À tous Jésus va donner son Esprit pour qu’ils demeurent en lui et lui en eux. Les disciples vont alors être capables de quitter la « chambre haute » où ils se terraient pour aller annoncer la « bonne nouvelle » au Monde, la nouvelle de la libération du Mal et de la vie dans l’amour du Dieu trinitaire. C’est cela leur résurrection, leur expérience de la Résurrection de Jésus.

 

La question pour nous, à la fin de ces quarante jours, est de savoir si nous vivons de cette résurrection, si nous croyons à cette libération du mal et du péché, si nous y participons. Jésus a vaincu le mal, il nous reste la charge de participer à ce combat jusqu’à son retour. Et enfin nous préoccuper du but de cette libération de nos entraves : « Comme le Père m’a aimé, moi aussi je vous ai aimés : demeurez en mon amour. Si vous observez mes commandements, vous demeurerez en mon amour, comme j’ai moi-même observé les commandements de mon Père et que je demeure en son amour (...) Mon commandement, c’est que vous vous aimiez les uns les autres comme je vous ai aimés (...) Je ne vous appelle plus serviteurs (...) je vous ai appelés amis... » (Jn 15, 9-15).

 

Vaste programme !

 

Le théologien Didier Travier écrit : « Croire au Ressuscité, c’est donc vivre dans l’incomparable responsabilité d’être, en Église, le Christ parmi les hommes ». (2)  Ou encore plus concis, Karl Jaspers : « Dieu est, c’est assez » « Quand tout est perdu, il ne reste que ceci : Dieu est ». (3)

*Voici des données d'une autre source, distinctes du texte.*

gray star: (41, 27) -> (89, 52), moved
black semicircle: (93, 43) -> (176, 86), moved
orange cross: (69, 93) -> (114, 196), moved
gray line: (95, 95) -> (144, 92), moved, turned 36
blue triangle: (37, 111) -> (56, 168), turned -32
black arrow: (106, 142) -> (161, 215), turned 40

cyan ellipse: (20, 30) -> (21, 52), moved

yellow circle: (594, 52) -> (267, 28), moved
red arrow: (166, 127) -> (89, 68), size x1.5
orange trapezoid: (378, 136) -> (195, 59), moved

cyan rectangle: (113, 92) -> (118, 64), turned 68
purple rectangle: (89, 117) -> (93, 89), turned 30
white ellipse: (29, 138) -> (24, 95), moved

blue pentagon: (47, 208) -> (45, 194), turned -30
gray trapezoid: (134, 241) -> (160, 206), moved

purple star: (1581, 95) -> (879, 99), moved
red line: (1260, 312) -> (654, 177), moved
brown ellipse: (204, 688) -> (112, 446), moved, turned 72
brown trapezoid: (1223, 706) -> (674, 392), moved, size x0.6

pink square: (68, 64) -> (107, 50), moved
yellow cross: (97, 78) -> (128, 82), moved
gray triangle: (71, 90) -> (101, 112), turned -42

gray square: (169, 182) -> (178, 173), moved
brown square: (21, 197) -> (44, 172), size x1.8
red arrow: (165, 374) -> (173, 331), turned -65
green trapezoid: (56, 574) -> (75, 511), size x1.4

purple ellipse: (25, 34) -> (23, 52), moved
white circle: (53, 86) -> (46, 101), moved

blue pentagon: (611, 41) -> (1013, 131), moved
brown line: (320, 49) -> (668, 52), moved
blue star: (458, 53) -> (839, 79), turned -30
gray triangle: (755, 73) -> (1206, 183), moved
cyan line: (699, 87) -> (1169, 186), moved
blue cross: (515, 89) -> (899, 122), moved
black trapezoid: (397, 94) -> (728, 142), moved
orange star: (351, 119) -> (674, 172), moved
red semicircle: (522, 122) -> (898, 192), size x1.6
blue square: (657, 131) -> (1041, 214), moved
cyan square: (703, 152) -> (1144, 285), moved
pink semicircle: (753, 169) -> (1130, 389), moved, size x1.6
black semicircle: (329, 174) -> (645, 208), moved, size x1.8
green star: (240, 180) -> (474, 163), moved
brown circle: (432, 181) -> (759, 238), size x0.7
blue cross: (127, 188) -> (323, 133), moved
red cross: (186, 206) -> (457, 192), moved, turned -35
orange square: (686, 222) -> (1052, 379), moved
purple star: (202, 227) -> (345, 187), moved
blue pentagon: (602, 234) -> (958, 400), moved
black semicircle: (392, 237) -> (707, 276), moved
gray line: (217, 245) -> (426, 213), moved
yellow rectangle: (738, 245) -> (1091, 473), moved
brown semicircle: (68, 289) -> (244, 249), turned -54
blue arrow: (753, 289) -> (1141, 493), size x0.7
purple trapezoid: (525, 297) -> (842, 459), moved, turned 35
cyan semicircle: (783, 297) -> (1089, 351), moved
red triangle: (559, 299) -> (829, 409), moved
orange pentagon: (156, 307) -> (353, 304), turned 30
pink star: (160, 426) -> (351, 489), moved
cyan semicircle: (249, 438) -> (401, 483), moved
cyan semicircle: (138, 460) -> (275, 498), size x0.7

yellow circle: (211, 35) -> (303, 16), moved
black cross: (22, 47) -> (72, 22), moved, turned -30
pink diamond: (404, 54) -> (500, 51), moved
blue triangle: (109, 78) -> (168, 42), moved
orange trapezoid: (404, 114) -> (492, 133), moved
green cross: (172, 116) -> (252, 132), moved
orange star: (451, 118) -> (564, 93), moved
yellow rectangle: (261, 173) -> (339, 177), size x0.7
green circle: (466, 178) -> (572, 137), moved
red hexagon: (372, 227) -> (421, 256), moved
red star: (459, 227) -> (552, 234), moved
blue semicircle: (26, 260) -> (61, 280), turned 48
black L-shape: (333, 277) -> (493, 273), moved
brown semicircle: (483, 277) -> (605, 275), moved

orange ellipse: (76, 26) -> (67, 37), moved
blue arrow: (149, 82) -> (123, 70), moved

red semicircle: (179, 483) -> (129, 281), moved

                                                                                                Marc Durand

 

 

1 - Didier Travier, Une confiance sans nom, éditions Ampelos, 2017, p. 62. Petit livre évoqué dans une chronique récente de Bernard Ginisty dans Garrigues & Sentiers  qui vaut vraiment le voyage (mieux que le détour).

 

2 - Ibid., p. 63.

 

3 - Karl Jaspers, Introduction à la philosophie, Plon, 1981, chapitre 4.